Charlie's kitchen is the same size and shape as Bernadette's. Unlike hers, it is warm and welcoming. And, as far as he can tell, spotless. The counters are clean under his fingers, the floor is freshly polished so that his socks glide over it. The juice glass in front of him squeaks with cleanliness. Charlie's plate is almost empty now, but it was filled with nourishing scrambled eggs and toast. The radio behind him is tuned to a classical music station -- a modern chamber work playing quietly.

Charlie's mother stands behind him. He can feel her warm breath on the back of his neck. He can feel her gaze: tender and kind of, well, crazy. "How are the eggs? Too dry?" she asks.

"No, they're fine."

"What about the toast?"

"Perfect."

"You're wearing the dark outfit today," she says.

"Am I?"

"It looks nice. The stripes in the shirt are very tasteful. You know, they're the same colour as the frames of your sunglasses."

"Uh huh." He doesn't care in the least.

"Gladys!" His father's voice, a light baritone, sounding unusually upset. "Look at this! I’ve got holes in all my black socks!”

"Oh, Roger. Are you sure, dear? Oh, dear."

Charlie hears a clatter by the sink and his mother's footsteps fading as she leaves the room. Is he finished? Did his plate make the clatter? He reaches out cautiously. His father's plate is there, but Charlie's placemat, still warm from the plate, is empty.

"I guess I'm finished," he says. Charlie's point of view depends mostly on hearing, touch, smell, and imagination.. What he actually sees of the world is:

 

Charlie is blind. Stone blind, bottom of a midnight well blind. He has been from birth. It doesn't really bother him. How could it? He doesn't know what he's missing, any more than you know what it's like to be telepathic. No you don't.

He reaches for his napkin. He folds the unused paper square in half to make a triangle, then folds two sides of the triangle towards the middle. He hears his parents talking. Dad is running late. Mom is sympathetic. She always is. Charlie folds the napkin three more times, producing a slightly lopsided crane.

Roger Fairmile enters the room. "Son, I'm sorry." What's that smell?
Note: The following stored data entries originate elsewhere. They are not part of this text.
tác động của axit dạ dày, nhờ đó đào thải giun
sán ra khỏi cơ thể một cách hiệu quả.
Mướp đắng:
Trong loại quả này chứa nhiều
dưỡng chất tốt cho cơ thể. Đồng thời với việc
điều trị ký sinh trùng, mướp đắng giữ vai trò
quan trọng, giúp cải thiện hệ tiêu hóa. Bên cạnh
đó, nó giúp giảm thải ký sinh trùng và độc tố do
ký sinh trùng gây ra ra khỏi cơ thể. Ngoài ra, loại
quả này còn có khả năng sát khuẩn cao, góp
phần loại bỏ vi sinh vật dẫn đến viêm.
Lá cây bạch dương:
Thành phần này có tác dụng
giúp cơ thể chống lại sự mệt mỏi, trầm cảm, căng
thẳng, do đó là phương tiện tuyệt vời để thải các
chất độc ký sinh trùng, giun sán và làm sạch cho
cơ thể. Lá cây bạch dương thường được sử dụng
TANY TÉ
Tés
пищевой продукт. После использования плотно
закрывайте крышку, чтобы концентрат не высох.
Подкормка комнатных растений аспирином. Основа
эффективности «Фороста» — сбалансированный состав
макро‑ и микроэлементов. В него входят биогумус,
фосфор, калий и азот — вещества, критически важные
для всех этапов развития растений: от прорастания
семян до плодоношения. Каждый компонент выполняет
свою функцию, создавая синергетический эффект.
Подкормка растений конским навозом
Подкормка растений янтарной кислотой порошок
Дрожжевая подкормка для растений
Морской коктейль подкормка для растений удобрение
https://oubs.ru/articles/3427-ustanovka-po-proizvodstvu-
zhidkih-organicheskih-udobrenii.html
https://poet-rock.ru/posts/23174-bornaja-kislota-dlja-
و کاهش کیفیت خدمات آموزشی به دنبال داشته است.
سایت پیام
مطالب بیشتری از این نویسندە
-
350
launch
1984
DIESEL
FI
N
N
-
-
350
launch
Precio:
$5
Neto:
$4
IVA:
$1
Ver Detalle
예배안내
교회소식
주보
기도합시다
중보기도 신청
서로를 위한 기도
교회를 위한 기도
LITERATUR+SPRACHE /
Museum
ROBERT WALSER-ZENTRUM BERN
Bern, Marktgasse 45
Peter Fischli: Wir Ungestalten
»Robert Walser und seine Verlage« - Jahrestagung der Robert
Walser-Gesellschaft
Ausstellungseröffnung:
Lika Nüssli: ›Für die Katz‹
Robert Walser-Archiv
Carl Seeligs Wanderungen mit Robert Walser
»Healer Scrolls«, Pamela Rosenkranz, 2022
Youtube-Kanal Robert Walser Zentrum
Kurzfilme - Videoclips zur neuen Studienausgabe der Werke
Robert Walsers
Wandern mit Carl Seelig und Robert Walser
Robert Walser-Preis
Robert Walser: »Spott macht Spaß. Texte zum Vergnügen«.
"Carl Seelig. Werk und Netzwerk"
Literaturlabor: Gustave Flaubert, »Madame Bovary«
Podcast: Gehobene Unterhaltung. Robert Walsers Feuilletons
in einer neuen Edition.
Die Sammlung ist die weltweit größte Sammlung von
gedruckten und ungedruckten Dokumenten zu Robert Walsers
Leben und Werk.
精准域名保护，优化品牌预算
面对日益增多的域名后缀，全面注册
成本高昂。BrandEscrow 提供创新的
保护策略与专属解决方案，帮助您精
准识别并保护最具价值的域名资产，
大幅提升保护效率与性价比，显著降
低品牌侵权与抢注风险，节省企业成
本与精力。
Charlie wrinkles his nose.

"That's okay, Dad."

"You don't even know what I'm apologizing for."

"Your cologne?"

"Don't be smart, Charlie. I'm late for work. It's already ...."

"8:14," says Charlie.

"And I'm nowhere ready to leave. First I cut myself shaving. Then I broke a belt loop, so I had to change into yesterday's pants; and then I spilt cologne all over. And now I can’t find any black socks without holes. My morning is a mess. And I’ve got an early meeting about security. I'm going to have to take a cab to make it on time."

Charlie's dad works in a bank. He is an assistant to the assistant branch manager. He's not supposed to wear the same suit two days in a row. It's company policy.
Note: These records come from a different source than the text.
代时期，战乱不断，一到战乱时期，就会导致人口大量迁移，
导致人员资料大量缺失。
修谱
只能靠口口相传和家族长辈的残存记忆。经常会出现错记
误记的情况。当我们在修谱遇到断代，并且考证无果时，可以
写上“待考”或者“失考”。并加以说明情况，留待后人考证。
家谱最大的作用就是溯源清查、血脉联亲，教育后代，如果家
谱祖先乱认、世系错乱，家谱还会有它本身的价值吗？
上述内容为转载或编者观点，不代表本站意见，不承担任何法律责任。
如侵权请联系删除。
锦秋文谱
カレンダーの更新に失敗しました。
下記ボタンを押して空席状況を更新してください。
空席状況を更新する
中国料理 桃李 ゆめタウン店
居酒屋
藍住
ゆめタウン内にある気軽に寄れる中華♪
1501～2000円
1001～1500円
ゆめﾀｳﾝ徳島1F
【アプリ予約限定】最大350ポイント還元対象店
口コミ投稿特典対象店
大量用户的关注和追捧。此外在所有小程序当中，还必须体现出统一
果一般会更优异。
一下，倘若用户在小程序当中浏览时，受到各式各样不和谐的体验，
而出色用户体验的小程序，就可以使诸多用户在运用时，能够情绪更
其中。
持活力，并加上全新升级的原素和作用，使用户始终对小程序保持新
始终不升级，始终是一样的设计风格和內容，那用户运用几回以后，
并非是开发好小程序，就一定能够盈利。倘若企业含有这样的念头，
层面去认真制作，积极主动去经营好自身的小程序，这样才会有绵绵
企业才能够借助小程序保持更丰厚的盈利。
"That's okay, Dad. Bernadette and I will take the bus by ourselves."

"That's what I'm getting at. Do you think you can?"

"Of course," says Charlie. "We've practised. We know the route. We've lived in the city all our lives. And we're fourteen years old, you know. We're not kids."

“I wanted to meet your teacher. He’s supposed to be very good. Very innovative.”

“You can meet him some other time, Dad.”

“I suppose so.”

"Are you sure you’ll be okay?” asks his mom. “Are you sure, Charlie?” She works in a daycare. She spends a lot of time asking people if they are sure.

“Sure I’m sure.”

“Well, if you’re sure. You will be there to pick him up, Roger? Won’t you?”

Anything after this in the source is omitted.